Data for this task section start
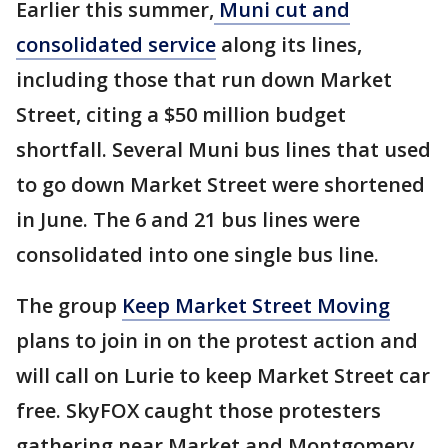
Earlier this summer,
Muni cut and
consolidated service
along its lines,
including those that run down Market
Street, citing a $50 million budget
shortfall. Several Muni bus lines that used
to go down Market Street were shortened
in June. The 6 and 21 bus lines were
consolidated into one single bus line.
The group
Keep Market Street Moving
plans to join in on the protest action and
will call on Lurie to keep Market Street car
free. SkyFOX caught those protesters
gathering near Market and Montgomery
Data for this task section end
Required action:
Each line of the entries that contains the word "Street" should be listed.

Output of the exercise:
Street, citing a $50 million budget
to go down Market Street were shortened
Keep Market Street Moving
will call on Lurie to keep Market Street car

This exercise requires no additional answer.